• DFKI

The VOICE Awards Corpus

Facts

1970human-machine dialogs
120unique dialog systems
25domains
> 23.000user utterances
> 500.000words

Available Data

Data/Annotations
Audio
Transcription
Dialog acts
Error/Miscommunication
Repetitions
Dialog success
User ratings (per user/system)
Domain (per system)

Description

The annual competition “VOICE Awards” is an evaluation of commercially deployed spoken dialog systems from the German speaking area. Since 2004, the best German spoken dialog applications are entered in this benchmarking evaluation, where they are tested by novice and expert users. The corpus consists of the available recordings from this competition, including the years 2005-2009.

The corpus represents a large breadth of dialog systems and constitutes a cut through the current state of the art in commercially deployed German SDSs.
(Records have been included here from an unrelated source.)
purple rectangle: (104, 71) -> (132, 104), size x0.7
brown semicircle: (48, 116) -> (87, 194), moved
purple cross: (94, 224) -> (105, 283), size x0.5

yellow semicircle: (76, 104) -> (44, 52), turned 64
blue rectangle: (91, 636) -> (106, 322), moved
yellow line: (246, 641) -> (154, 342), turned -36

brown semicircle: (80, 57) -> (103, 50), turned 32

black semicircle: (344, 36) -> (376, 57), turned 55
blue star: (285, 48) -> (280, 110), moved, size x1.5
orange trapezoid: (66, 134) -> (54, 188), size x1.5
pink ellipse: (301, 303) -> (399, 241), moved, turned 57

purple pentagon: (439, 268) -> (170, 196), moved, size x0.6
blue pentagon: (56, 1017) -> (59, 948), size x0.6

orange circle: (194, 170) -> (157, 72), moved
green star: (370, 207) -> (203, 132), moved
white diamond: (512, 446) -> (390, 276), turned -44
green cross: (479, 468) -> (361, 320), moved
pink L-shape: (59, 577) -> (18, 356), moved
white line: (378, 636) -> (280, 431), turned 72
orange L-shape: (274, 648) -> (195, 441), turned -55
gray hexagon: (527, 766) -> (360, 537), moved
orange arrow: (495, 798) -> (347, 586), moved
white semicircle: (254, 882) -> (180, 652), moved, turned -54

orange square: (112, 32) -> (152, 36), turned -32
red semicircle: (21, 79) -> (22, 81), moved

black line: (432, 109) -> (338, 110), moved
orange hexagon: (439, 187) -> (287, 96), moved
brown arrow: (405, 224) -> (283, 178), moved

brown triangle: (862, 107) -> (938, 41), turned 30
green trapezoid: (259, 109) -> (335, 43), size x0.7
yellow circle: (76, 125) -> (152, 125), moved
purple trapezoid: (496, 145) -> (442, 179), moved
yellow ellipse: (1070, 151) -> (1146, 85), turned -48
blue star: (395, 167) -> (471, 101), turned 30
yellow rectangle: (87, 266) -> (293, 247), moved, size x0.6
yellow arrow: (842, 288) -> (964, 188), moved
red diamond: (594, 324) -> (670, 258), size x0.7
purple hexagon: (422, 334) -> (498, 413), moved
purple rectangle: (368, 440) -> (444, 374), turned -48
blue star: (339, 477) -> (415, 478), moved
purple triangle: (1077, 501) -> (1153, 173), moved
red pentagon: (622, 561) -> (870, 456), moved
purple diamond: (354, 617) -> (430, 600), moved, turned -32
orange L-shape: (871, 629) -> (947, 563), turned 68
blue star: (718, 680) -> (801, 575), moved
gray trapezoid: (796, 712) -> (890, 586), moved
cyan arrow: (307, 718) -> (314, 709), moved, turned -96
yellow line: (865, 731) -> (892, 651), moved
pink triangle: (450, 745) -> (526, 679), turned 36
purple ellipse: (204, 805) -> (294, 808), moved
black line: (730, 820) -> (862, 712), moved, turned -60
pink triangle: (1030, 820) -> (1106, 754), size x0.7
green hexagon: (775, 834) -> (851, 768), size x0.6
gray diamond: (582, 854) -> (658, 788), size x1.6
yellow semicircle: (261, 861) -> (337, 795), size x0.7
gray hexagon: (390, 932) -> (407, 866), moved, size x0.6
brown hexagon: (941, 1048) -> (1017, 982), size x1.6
Altogether, there are 150 dialog systems in the corpus, with a total of 1970 dialogs. A few dialog systems were entered in the VOICE Award contest in several consecutive years. Since there are usually differences between each year’s systems in these cases, a system is counted as many times as it was entered.

In each year of the competition, several novice users were asked to call the dialog systems to be tested and perform a given task in each of them. The task was pre-determined by the expert testers according to the developers’ system descriptions, and the same for all users. After completing the task, the users filled out satisfaction surveys which comprised the bulk of the evaluation for the award. In addition to these naïve callers, two experts interacted with each system and performed more intensive tests. These interactions are only in some cases included in the corpus.

The VOICE Award corpus was hand-annotated with the NITE XML Toolkit on three levels on top of the transcription. The domains of annotation are dialog acts, markers of miscommunication, and measures of task success, as well as repetitions. The annotations are used for learning of dialog and error strategies by a user simulation. Therefore, only data that can be obtained in real-time by a running spoken dialog application (user simulation) is considered for mark-up.

Further, the corpus contains content and goal domain classifications of the systems.